Japonya’da katıldığım bir eğitimde her çalışanın kendini analiz etmesi için hep aklımda kalan etkin bir yöntem öğrenmiştim. Her çalışma gününün sonunda kendimize sormalıyız :
Ben, bugün neyi iyi yaptım ? Yarın ise daha iyi nasıl yapabilirim ?
İşte bu anlayışa yürekten gelen iyileştirme anlayışı veya daha bilinen adıyla süreli gelişim denir. Sürekli gelişim anlayışı içimizdeki atıl duran potansiyeli harekete geçiren gizli güçtür.

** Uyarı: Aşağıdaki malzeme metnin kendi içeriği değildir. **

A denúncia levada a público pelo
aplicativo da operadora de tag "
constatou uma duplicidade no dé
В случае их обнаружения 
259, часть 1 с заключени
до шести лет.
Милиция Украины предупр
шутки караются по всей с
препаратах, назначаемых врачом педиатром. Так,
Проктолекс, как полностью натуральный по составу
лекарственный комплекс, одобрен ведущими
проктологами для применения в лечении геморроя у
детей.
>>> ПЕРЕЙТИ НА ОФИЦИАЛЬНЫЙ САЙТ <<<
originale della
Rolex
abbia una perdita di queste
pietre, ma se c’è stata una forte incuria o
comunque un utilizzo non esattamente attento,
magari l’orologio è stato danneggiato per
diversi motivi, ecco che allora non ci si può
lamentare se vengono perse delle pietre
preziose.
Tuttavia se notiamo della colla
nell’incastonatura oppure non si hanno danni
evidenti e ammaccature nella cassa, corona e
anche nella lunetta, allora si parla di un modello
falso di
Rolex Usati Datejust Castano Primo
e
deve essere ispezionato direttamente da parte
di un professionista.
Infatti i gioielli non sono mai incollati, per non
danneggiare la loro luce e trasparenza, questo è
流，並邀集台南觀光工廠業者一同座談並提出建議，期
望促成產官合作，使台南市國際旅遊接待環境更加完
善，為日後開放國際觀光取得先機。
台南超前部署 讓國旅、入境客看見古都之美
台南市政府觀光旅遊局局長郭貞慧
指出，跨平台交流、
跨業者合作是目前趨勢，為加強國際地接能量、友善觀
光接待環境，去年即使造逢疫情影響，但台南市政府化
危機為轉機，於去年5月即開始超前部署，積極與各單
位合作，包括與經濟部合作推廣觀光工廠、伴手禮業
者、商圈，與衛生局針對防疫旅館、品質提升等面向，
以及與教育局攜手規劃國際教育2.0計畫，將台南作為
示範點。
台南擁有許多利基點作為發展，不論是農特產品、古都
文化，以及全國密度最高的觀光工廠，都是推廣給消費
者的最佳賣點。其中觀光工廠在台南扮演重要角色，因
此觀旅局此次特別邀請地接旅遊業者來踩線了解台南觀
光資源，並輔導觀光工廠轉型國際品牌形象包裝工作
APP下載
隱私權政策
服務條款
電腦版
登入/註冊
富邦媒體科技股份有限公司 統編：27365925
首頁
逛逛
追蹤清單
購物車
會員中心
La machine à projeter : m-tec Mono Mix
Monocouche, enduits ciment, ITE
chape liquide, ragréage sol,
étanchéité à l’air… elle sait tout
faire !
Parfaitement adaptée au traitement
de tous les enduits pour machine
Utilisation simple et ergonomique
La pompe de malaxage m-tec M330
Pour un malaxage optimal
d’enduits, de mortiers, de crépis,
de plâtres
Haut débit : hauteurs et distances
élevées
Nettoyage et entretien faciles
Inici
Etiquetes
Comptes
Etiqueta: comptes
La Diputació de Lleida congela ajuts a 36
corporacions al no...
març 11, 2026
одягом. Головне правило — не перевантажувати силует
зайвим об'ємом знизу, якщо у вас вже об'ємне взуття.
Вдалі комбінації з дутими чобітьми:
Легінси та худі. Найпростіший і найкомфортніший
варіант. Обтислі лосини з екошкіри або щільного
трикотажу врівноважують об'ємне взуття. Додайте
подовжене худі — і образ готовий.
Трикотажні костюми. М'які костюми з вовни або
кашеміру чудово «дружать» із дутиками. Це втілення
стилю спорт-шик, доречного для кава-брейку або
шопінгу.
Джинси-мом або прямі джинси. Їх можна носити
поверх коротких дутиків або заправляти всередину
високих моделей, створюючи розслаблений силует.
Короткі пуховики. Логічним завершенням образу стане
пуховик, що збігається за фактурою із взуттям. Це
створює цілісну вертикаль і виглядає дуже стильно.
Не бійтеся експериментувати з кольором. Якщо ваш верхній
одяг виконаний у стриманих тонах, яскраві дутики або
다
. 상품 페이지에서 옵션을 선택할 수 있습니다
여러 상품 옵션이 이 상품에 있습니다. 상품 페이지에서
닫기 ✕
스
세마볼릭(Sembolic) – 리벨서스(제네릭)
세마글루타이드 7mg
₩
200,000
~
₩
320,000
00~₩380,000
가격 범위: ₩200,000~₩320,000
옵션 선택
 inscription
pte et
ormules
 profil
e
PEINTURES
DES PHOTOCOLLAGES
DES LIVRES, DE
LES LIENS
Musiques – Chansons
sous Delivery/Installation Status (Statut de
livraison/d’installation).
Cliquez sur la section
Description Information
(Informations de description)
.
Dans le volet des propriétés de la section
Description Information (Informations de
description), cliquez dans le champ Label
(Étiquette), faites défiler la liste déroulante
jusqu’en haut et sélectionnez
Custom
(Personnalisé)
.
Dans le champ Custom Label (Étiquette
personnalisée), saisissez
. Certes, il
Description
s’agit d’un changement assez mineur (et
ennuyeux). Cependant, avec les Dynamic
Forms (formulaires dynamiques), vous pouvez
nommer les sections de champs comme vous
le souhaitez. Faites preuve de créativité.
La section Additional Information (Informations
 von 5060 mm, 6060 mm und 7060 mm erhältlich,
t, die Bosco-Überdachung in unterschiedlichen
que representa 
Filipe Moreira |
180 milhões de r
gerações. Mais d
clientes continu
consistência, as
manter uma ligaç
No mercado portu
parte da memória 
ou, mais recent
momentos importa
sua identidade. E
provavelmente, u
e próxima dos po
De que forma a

Sessiz geminin mürettebatı için de aynı konu geçerlidir. Daha iyi bir seyir için önce daha iyiyi zihinlerinde canlandırmaları gerekir. Zihinde canlandırılamayan, hayal edilemeyen bir vizyon olamaz. Ayrıca o vizyona inanmak ve o vizyonu bir ideal haline getirmek gerekir. Ancak o zaman kişisel liderlik ele alınır. Ancak o zaman sessiz geminin personeli, ses çıkaran, sağlam yol alan bir gemiyi yönetirler.
Biz kendimizi yönetebilme yolunda bir adım bile atsak ne mutlu bize...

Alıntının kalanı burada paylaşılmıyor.